Una apática despedida Hay una gran diferencia entre abordar un tema como la eutanasia y la muerte digna sin caer en golpes bajos, y abordarlo dejando al espectador indiferente. Stéphane Brizé probablemente se haya propuesto lo primero, pero el resultado de su filme se acerca más a la segunda opción. Alain (Vincent Lindon) sale de la cárcel luego de 18 meses de reclusión. Él era camionero y pasó alguna mercadería ilegal por la frontera.
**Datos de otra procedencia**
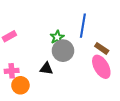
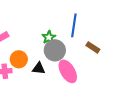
pink ellipse: (101, 67) -> (68, 71), moved
orange circle: (20, 85) -> (19, 59), moved

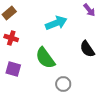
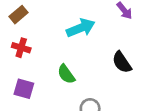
green semicircle: (45, 58) -> (66, 74), size x0.7

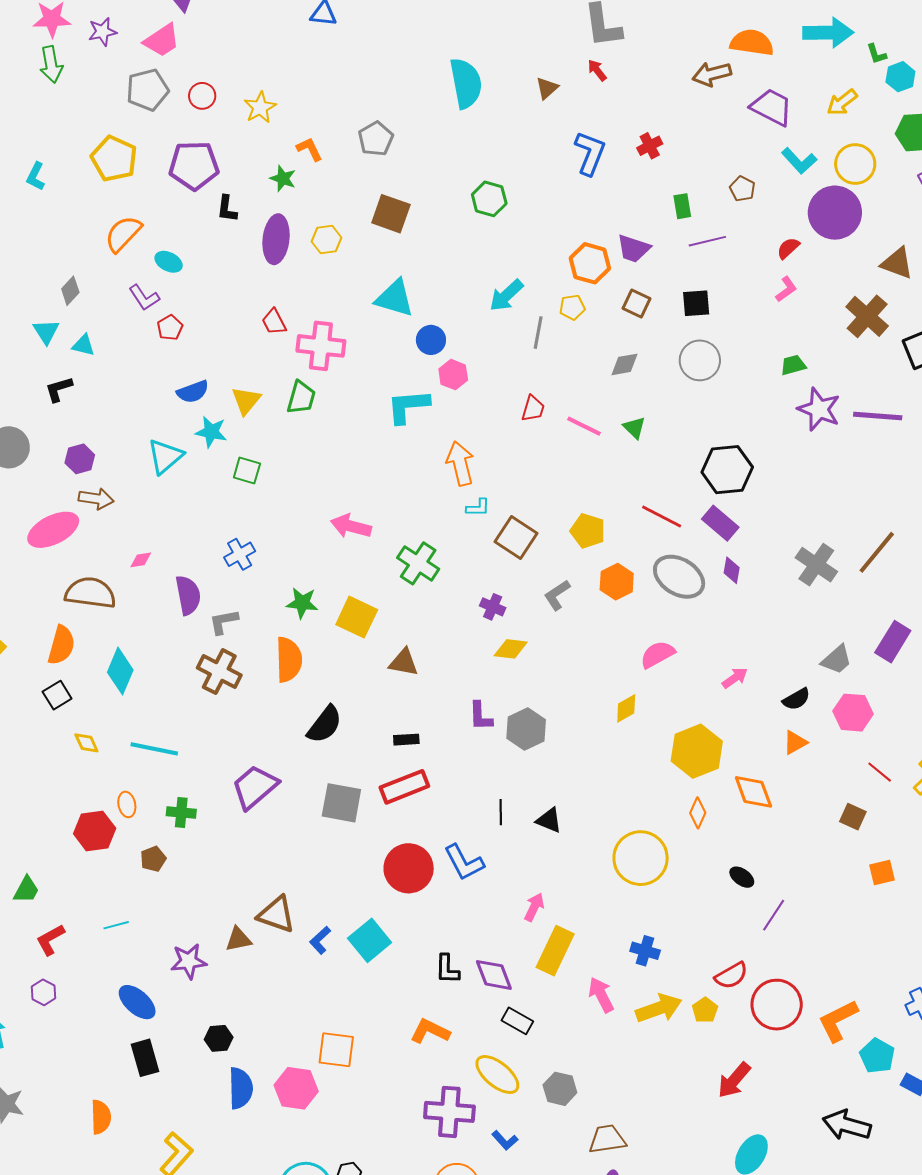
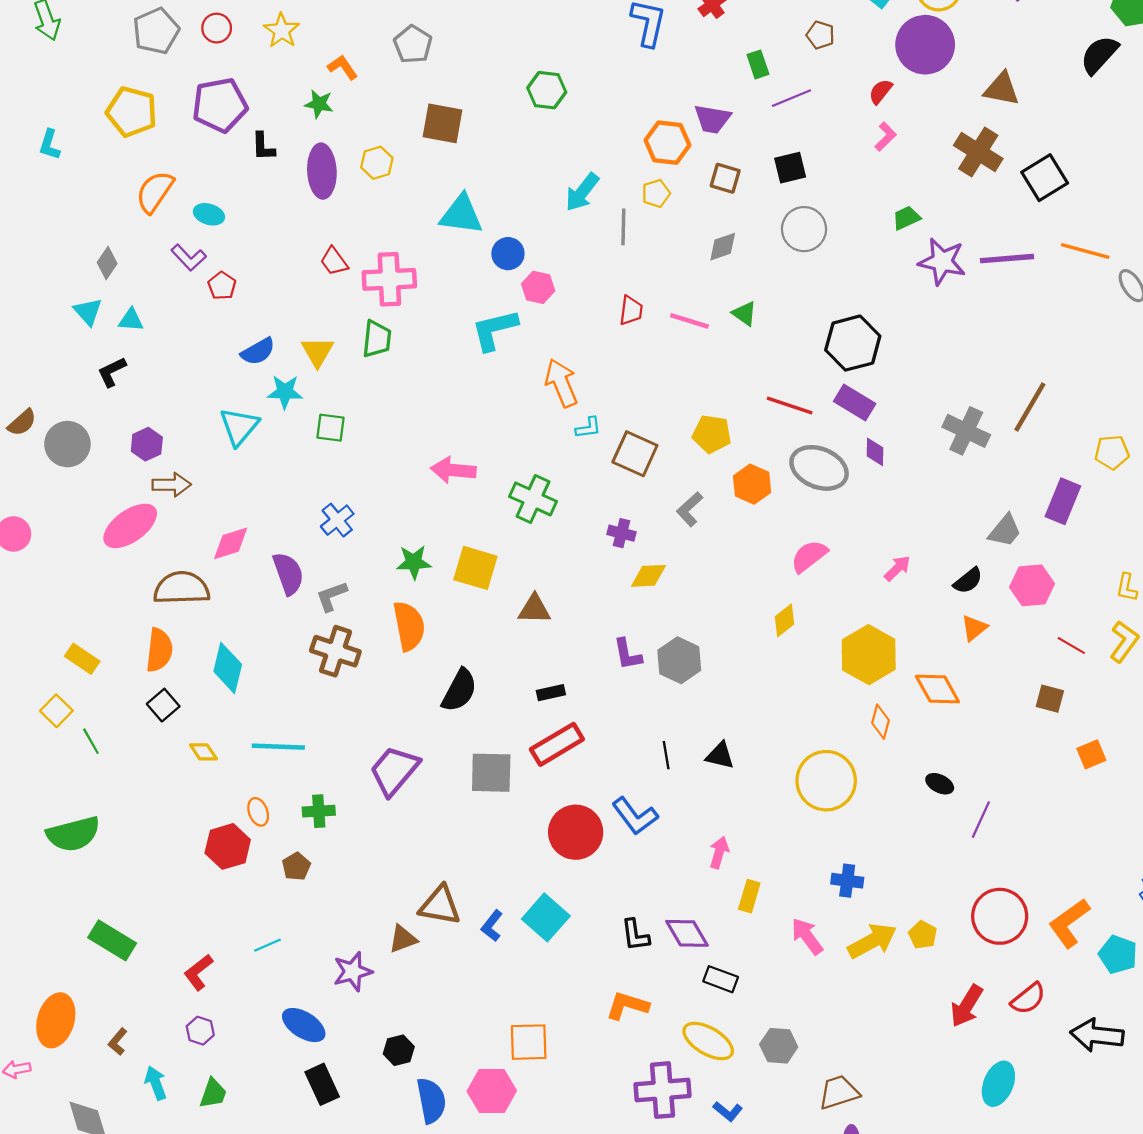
pink diamond: (141, 560) -> (231, 543), size x1.6
green trapezoid: (26, 890) -> (213, 1093), moved
yellow rectangle: (555, 951) -> (749, 896), size x0.6
red semicircle: (731, 976) -> (1028, 999), moved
En libertad pero sin trabajo, no le queda otra que volver a vivir con su madre (Hélène Vincent), viuda, metódica, acostumbrada a su vida solitaria (bastante padeció 45 años junto a su marido), y enferma de cáncer. Los días se suceden abúlicamente: no es fácil para Alain conseguir trabajo, y menos vivir con su madre. En un comienzo el filme parece apuntar a la tensa relación madre-hijo, pero luego, casi como si no supiera qué más contar de ese tema, se centra en la enfermedad de ella. La falla en la empatía con el espectador radica en la elección de las personalidades de los personajes y en el ritmo tedioso de la película, ya que no sucede mucho hasta bien pasada la primera hora. El personaje de Alain mira todo con la impavidez de un perro frente a las vías del tren, lo lamentable es que lo que ve pasar es su vida. Impertérrito ante la más conflictiva de las situaciones, incapaz de conectarse con otros, lo carcomen la culpa y la vergüenza, pero no alcanzan para movilizarlo, ni que movilice a quien lo observa desde el otro lado de la pantalla. Su madre es fría, contenida. Decide su vida como quien organiza un esquema, o las compras del supermercado. Su hijo parece no amarla, pero tampoco eso genera lástima o compasión en el espectador. Las actuaciones están muy correctas, pero al respetar las características de los personajes que interpretan no hacen más que fortalecer el clima del filme. El resultado general es una película que si bien intenta acercarse a una temática compleja, lo hace desde un lugar tan lejano, en forma tan densa, y con personajes tan poco empáticos, que no logra llegar al espectador. El mensaje, si realmente lo hay, queda a mitad de camino.